(The following article by Malcolm Howe, a professor in Niagara College’s School of Business, is a response to a commentary Niagara At Large publisher Doug Draper posted on this site and in Niagara This Week on Jan. 21. That commentary, entitled ‘College Teachers Who Strike This Time Should Be Fired’ in NTW and ‘Any College Teacher Who Strikes This Time Should Be Sacked’ has been republished below Howe’s article. We encourage you to share your views in the comment boxes below these articles.)
By Malcolm Howe
I felt a sensational title, much like “College Teachers Who Strike This Time Should Be Fired”, was appropriate as this is the response you invited.
I understand, Mr. Draper, that you have a job to do and expressing your opinion is certainly within the rules. I wish, however, that you would take the time to make sure you understand the facts before you start writing.
I am a College teacher. Please understand that my opinions may not be shared by all of my colleagues. Also understand that I do not make the “Sunshine List” of those who earn $100,000+ per year. I will not make the list next year, regardless of the settlement we receive when the dust settles.
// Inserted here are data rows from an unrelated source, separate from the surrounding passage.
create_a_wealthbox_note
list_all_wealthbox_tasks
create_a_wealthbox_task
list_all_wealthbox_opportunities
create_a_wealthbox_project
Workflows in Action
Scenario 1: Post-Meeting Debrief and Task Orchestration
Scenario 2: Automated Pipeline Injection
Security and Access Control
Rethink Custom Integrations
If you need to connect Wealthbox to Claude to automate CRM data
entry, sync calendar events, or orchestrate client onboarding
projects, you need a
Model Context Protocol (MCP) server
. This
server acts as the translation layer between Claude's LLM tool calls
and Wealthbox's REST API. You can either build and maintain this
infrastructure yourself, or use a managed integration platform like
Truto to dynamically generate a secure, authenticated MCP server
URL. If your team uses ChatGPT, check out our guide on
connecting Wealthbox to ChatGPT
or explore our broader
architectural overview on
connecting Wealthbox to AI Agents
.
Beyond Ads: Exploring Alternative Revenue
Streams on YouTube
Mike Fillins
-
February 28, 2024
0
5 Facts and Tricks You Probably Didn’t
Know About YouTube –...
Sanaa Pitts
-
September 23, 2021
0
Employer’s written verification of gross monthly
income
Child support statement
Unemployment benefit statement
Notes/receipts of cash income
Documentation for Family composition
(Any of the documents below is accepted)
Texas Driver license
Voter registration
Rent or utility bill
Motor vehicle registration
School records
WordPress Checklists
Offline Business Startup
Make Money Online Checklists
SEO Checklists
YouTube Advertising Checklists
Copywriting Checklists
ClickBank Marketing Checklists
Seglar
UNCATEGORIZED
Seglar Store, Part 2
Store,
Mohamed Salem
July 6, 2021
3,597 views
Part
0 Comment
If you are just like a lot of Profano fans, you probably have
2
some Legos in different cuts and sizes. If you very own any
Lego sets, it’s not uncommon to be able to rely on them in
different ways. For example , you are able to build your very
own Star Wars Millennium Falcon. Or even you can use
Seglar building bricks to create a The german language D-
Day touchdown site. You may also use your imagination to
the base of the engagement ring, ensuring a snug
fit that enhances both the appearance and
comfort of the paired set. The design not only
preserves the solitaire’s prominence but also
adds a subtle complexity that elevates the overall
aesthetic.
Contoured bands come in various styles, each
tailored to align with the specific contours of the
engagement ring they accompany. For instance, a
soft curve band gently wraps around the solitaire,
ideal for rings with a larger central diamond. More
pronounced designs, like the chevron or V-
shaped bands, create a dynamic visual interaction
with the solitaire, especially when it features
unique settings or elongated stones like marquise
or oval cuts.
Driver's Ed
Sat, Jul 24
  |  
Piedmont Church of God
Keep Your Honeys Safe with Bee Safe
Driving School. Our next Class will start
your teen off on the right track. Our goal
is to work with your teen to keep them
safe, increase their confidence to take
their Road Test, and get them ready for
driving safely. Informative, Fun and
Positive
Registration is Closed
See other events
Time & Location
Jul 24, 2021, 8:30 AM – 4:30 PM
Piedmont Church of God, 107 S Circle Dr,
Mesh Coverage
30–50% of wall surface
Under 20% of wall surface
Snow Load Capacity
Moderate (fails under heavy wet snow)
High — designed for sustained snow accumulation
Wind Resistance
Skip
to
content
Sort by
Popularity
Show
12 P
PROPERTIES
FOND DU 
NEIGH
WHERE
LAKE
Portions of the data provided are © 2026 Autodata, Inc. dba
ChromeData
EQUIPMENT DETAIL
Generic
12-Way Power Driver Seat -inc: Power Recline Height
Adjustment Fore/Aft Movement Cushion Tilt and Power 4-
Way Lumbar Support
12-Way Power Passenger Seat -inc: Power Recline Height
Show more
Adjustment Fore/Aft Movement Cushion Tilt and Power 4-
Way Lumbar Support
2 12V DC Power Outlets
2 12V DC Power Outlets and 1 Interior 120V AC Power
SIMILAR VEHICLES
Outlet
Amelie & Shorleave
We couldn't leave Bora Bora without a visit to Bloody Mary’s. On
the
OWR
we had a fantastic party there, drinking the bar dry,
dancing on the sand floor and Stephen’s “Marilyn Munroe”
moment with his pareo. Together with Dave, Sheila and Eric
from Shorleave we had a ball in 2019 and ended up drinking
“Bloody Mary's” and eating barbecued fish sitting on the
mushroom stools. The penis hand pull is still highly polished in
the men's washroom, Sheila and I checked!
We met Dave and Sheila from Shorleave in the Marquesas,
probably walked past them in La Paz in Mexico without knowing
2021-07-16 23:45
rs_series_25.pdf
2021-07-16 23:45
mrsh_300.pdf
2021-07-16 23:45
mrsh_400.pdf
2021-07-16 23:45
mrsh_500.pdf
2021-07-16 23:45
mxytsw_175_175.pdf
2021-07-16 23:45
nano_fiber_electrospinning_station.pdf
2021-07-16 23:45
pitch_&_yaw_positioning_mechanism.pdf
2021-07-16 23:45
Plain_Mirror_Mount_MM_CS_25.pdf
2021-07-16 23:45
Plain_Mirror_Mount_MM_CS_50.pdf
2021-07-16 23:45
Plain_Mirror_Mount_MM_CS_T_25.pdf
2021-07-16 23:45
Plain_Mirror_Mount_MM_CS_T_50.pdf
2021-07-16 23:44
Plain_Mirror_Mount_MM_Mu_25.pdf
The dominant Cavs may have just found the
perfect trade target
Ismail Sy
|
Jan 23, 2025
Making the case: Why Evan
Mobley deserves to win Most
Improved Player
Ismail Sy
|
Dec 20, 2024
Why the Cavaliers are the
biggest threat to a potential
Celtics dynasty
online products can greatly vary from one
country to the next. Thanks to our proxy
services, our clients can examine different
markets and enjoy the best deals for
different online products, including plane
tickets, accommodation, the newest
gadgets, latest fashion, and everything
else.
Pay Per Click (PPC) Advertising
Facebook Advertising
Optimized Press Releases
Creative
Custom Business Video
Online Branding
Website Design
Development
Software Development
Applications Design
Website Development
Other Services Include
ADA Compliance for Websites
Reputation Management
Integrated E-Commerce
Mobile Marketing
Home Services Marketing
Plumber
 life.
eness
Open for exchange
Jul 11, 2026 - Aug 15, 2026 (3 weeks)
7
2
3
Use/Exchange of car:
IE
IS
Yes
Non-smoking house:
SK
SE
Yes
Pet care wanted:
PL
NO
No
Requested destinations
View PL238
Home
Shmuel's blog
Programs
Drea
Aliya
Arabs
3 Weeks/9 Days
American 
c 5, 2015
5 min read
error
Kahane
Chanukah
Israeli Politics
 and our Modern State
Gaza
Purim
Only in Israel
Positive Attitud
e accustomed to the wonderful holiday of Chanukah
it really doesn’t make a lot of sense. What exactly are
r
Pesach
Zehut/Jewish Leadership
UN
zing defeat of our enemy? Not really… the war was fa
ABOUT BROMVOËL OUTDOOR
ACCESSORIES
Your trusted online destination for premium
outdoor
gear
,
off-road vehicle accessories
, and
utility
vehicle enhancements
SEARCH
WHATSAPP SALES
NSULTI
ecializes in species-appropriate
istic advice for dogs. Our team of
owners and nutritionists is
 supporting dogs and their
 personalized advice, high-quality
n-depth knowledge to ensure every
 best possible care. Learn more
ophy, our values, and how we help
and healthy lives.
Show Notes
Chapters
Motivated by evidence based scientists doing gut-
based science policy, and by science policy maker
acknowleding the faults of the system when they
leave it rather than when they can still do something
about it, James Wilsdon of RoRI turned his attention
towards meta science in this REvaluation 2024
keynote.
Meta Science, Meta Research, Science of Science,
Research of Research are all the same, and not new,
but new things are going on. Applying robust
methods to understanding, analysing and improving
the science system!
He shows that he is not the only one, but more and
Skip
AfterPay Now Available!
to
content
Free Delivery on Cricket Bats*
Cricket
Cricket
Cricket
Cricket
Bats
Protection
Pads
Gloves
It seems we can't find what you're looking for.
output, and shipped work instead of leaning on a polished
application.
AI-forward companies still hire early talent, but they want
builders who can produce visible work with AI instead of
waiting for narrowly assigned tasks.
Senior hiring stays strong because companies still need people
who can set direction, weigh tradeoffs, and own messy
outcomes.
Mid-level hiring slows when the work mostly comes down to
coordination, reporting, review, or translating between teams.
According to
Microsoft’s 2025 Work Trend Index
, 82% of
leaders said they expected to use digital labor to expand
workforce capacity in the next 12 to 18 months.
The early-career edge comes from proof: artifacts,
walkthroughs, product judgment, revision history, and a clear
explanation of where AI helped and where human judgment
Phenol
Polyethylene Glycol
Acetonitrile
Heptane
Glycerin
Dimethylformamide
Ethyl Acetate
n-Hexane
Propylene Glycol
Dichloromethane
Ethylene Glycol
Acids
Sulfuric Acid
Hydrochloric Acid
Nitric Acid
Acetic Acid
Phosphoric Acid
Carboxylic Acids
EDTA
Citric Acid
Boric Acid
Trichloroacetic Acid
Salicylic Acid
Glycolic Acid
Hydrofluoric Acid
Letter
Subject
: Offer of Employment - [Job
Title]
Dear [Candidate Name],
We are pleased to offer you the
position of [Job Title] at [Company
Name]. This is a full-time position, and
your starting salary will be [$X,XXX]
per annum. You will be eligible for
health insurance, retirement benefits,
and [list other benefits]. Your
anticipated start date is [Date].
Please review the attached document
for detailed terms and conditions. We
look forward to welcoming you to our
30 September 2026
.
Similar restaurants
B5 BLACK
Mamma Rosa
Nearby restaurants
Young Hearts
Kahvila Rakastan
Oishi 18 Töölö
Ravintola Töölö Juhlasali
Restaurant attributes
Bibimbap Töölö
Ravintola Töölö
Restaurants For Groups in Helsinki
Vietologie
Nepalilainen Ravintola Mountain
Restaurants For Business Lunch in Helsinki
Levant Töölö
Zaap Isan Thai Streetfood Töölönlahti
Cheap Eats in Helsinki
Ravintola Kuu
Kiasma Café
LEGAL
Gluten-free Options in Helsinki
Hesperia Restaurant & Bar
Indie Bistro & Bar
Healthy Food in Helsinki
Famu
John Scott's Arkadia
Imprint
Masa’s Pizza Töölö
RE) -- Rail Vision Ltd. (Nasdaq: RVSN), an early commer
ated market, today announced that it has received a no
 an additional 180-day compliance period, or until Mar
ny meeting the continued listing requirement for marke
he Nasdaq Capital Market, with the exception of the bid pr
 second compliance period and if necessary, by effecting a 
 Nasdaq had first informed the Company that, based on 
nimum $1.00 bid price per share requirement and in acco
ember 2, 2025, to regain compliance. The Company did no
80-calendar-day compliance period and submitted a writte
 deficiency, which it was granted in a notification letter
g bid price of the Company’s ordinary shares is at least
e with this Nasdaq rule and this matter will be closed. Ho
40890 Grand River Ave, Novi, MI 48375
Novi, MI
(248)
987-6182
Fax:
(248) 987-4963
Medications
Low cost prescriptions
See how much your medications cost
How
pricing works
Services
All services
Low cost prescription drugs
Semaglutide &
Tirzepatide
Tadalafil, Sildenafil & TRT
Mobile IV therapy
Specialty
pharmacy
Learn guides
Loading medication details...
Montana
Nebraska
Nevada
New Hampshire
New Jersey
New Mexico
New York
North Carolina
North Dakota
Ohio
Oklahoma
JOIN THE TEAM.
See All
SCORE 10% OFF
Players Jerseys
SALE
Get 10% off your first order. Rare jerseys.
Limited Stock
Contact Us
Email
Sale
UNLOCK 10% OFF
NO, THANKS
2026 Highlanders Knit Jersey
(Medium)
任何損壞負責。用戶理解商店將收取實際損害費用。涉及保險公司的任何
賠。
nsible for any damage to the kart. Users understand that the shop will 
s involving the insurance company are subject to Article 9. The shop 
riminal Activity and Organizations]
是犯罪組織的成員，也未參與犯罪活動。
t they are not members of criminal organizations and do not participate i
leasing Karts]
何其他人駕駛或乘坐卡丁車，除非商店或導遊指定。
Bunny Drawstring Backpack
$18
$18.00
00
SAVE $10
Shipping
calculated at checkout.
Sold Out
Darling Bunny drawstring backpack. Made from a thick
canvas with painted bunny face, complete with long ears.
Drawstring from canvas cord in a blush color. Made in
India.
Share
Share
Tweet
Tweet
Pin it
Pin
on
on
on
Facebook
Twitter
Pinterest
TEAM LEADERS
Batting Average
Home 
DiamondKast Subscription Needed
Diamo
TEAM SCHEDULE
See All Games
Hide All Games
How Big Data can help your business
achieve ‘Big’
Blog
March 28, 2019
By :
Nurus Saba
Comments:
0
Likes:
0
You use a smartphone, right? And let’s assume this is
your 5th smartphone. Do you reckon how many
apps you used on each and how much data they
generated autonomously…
Like all College teachers, my pay is determined on a grid system. I have been at the College since 1992 and have been nominated by my students for awards several times. Over my tenure at the College I have worked for two Presidents, six Vice-Presidents Academic, and six direct supervisors. All of these individuals do earn significantly more than $100,000 per year. But this issue is NOT about money. I am not asking for a big increase in pay. I am not asking for fewer class hours per week. I am asking for the right to choose how best to deliver the material for which I was hired as an expert.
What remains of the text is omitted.